3.3 Application to Scenario Tree Construction

The following conceptual algorithm represents a general approach to constructing scenario trees for multi-stage stochastic programs.

Algorithm 1

Let ξ be the original Ξ-valued stochastic input process of the stochastic program (14.1) defined on some probability space \((\varOmega,{\mathcal{F}},{\mathbb P})\) and let P be the probability distribution of ξ.

  • Step [1]: Determine a sequence of finite segmentations \({\mathcal{D}}^{(n)}\) in Ξ such that assumptions (C1), (C2), and (C3) are satisfied (cf. Sect. 14.3.1) and choose a reasonably large \(n\in{\mathbb N}\).

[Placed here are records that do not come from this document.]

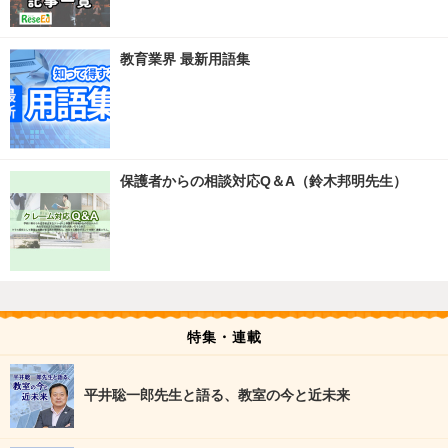
教育業界 最新用語集
保護者からの相談対応Q＆A（鈴木邦明先生）
特集・連載
平井聡一郎先生と語る、教室の今と近未来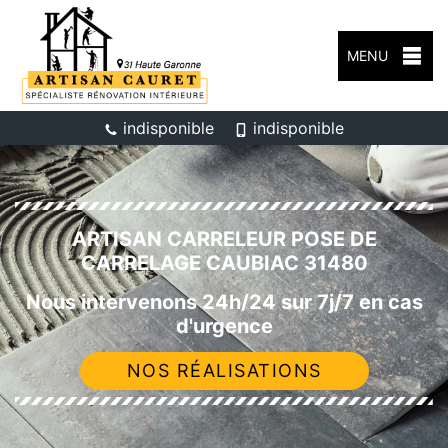
MENU
indisponible
indisponible
ARTISAN CARRELEUR POSE DE
CARRELAGE CAUBIAC 31480
Nous intervenons 24h/24 sur 7j/7 en cas
d'urgence
NOS RÉALISATIONS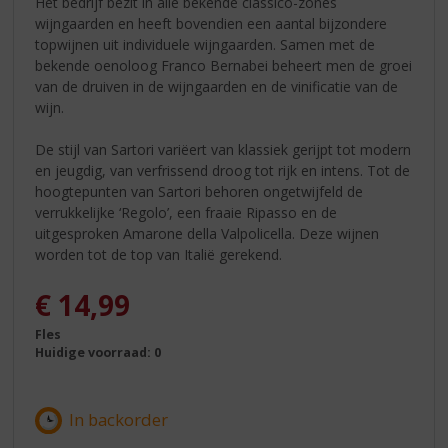
Het bedrijf bezit in alle bekende classico-zones
wijngaarden en heeft bovendien een aantal bijzondere
topwijnen uit individuele wijngaarden. Samen met de
bekende oenoloog Franco Bernabei beheert men de groei
van de druiven in de wijngaarden en de vinificatie van de
wijn.
De stijl van Sartori variëert van klassiek gerijpt tot modern
en jeugdig, van verfrissend droog tot rijk en intens. Tot de
hoogtepunten van Sartori behoren ongetwijfeld de
verrukkelijke ‘Regolo’, een fraaie Ripasso en de
uitgesproken Amarone della Valpolicella. Deze wijnen
worden tot de top van Italië gerekend.
€
14,99
Fles
Huidige voorraad: 0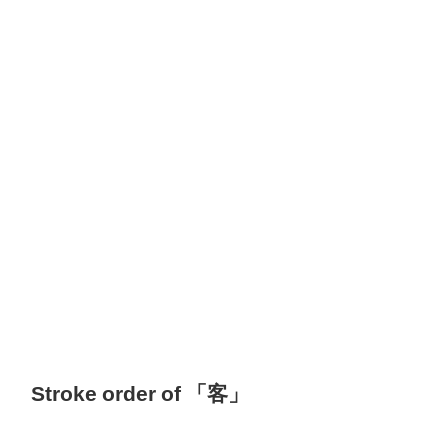
Stroke order of 「客」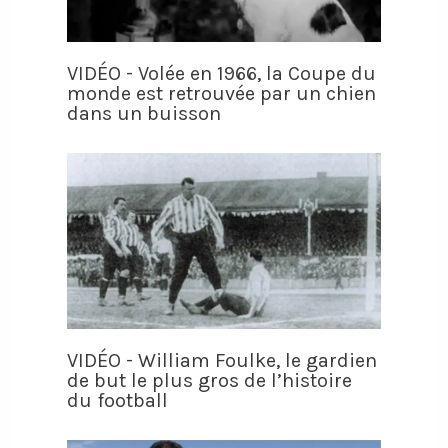
VIDÉO - Volée en 1966, la Coupe du
monde est retrouvée par un chien
dans un buisson
VIDÉO - William Foulke, le gardien
de but le plus gros de l’histoire
du football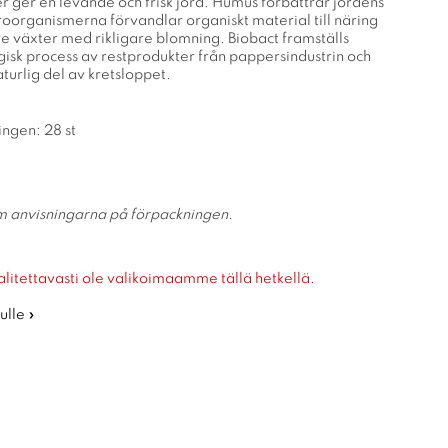
 ger en levande och frisk jord. Humus förbättrar jordens
roorganismerna förvandlar organiskt material till näring
are växter med rikligare blomning. Biobact framställs
isk process av restprodukter från pappersindustrin och
turlig del av kretsloppet.
ingen: 28 st
m anvisningarna på förpackningen.
alitettavasti ole valikoimaamme tällä hetkellä.
ulle »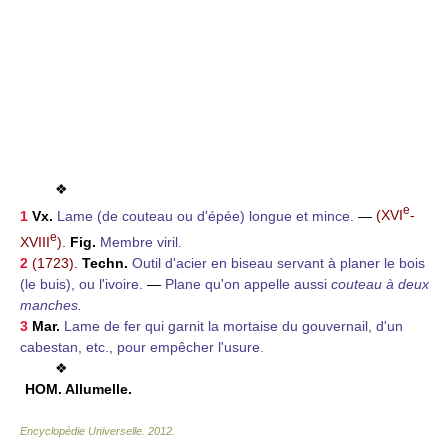
❖
e
1
Vx.
Lame (de couteau ou d'épée) longue et mince.
—
(XVI
-
e
XVIII
).
Fig.
Membre viril.
2
(1723).
Techn.
Outil d'acier en biseau servant à planer le bois
(le buis), ou l'ivoire.
—
Plane qu'on appelle aussi
couteau à deux
manches.
3
Mar.
Lame de fer qui garnit la mortaise du gouvernail, d'un
cabestan, etc., pour empêcher l'usure.
❖
HOM.
Allumelle.
Encyclopédie Universelle
.
2012
.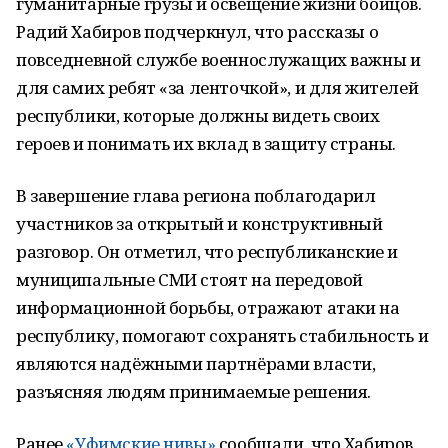
гуманитарные грузы и освещение жизни бойцов.
Радий Хабиров подчеркнул, что рассказы о
повседневной службе военнослужащих важны и
для самих ребят «за ленточкой», и для жителей
республики, которые должны видеть своих
героев и понимать их вклад в защиту страны.
В завершение глава региона поблагодарил
участников за открытый и конструктивный
разговор. Он отметил, что республиканские и
муниципальные СМИ стоят на передовой
информационной борьбы, отражают атаки на
республику, помогают сохранять стабильность и
являются надёжными партнёрами власти,
разъясняя людям принимаемые решения.
Ранее
«Уфимские нивы»
сообщали, что Хабиров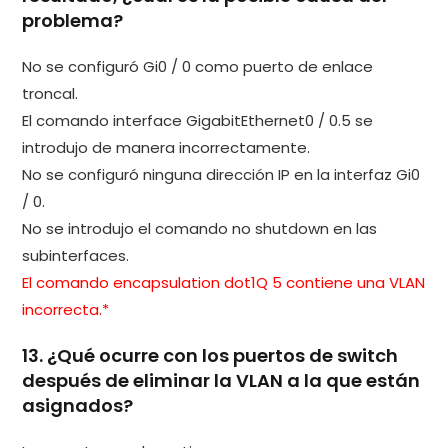
problema?
No se configuró Gi0 / 0 como puerto de enlace
troncal.
El comando interface GigabitEthernet0 / 0.5 se
introdujo de manera incorrectamente.
No se configuró ninguna dirección IP en la interfaz Gi0
/ 0.
No se introdujo el comando no shutdown en las
subinterfaces.
El comando encapsulation dot1Q 5 contiene una VLAN
incorrecta.*
13. ¿Qué ocurre con los puertos de switch
después de eliminar la VLAN a la que están
asignados?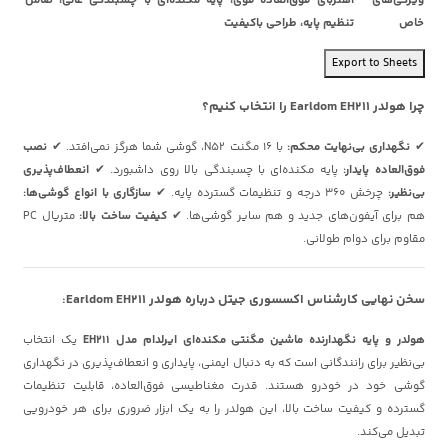
خاص
تنظیم پایه، طراحی باکیفیت
Export to Sheets
چرا هولدر Earldom EH211 را انتخاب کنیم؟
✔
نگهداری بی‌نهایت محکم:
با 16 مگنت N52، گوشی شما هرگز نمی‌افتد. ✔
نصب
فوق‌العاده پایدار:
پایه مکنده‌ای با چسبندگی بالا روی داشبورد. ✔
انعطاف‌پذیری
بی‌نظیر:
چرخش 360 درجه و تنظیمات گسترده پایه. ✔
سازگاری با انواع گوشی‌ها:
هم برای آیفون‌های جدید و هم سایر گوشی‌ها. ✔
کیفیت ساخت بالا:
متریال PC
مقاوم برای دوام طولانی.
سخن نهایی کارشناس اکسسوری جیتل درباره هولدر Earldom EH211:
هولدر و پایه نگهدارنده ماشین مگنتی مکنده‌ای ایرلدام مدل EH211
یک انتخاب
بی‌نظیر برای رانندگانی است که به دنبال ایمنی، پایداری و انعطاف‌پذیری در نگهداری
گوشی خود در خودرو هستند. قدرت مغناطیسی فوق‌العاده، قابلیت تنظیمات
گسترده و کیفیت ساخت بالا، این هولدر را به یک ابزار ضروری برای هر خودرویی
تبدیل می‌کند.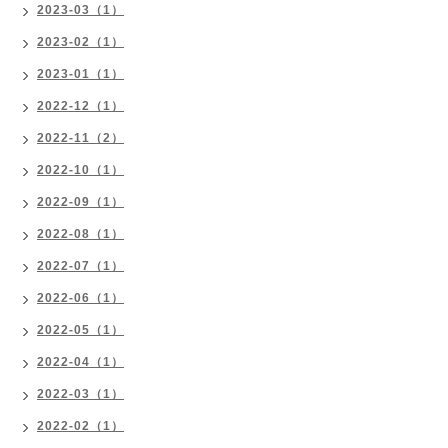
2023-03（1）
2023-02（1）
2023-01（1）
2022-12（1）
2022-11（2）
2022-10（1）
2022-09（1）
2022-08（1）
2022-07（1）
2022-06（1）
2022-05（1）
2022-04（1）
2022-03（1）
2022-02（1）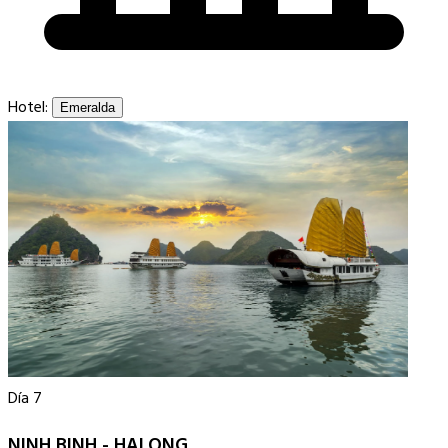
Hotel:
Emeralda
Día 7
NINH BINH - HALONG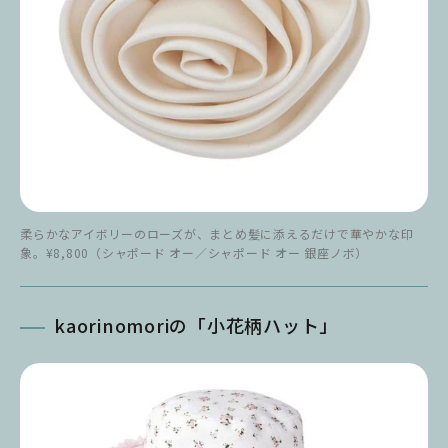
柔らかなアイボリーのローズが、まとめ髪に添えるだけで華やかな印
象。¥8,800（シャポード オー／シャポード オー 銀座ノボ）
kaorinomoriの「小花柄ハット」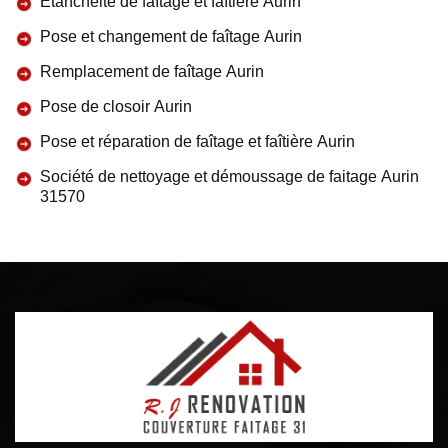
Etanchéité de faîtage et faîtière Aurin
Pose et changement de faîtage Aurin
Remplacement de faîtage Aurin
Pose de closoir Aurin
Pose et réparation de faîtage et faîtière Aurin
Société de nettoyage et démoussage de faitage Aurin
31570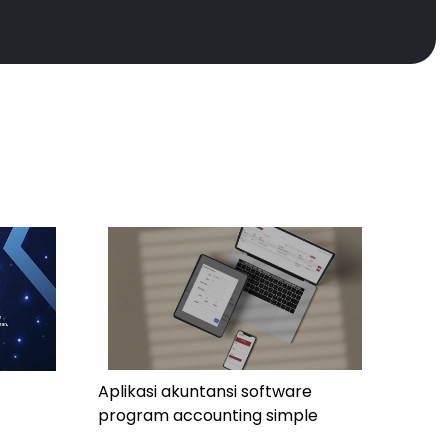
Aplikasi akuntansi software
program accounting simple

  • Step [2]: Determine the empirical measure \(P^{(k)}\) based on k independent and identically P-distributed random variables.

  • Step [3]: Compute the probabilities \(p^{(n,k)}=P^{(k)}(D_1\times\cdots\times D_T)\) for every \(D_1\times\cdots\times D_T\in{\mathcal{D}}^{(n)}\) according to formula (14.20).

  • Step [4]: Choose nonanticipative scenarios whose tth components belong to Dt for any \(D_1\times\cdots\times D_T\in{\mathcal{D}}^{(n)}\) according to (14.16).

  • Step [5]: Finally, define the stochastic scenario tree process \({\xi_{\rm tr}}:={\xi_{\rm tr}}^{(n,k)}\) with scenarios chosen in step 4 endowed with the empirical probabilities \(p^{(n,k)}\) from step 3.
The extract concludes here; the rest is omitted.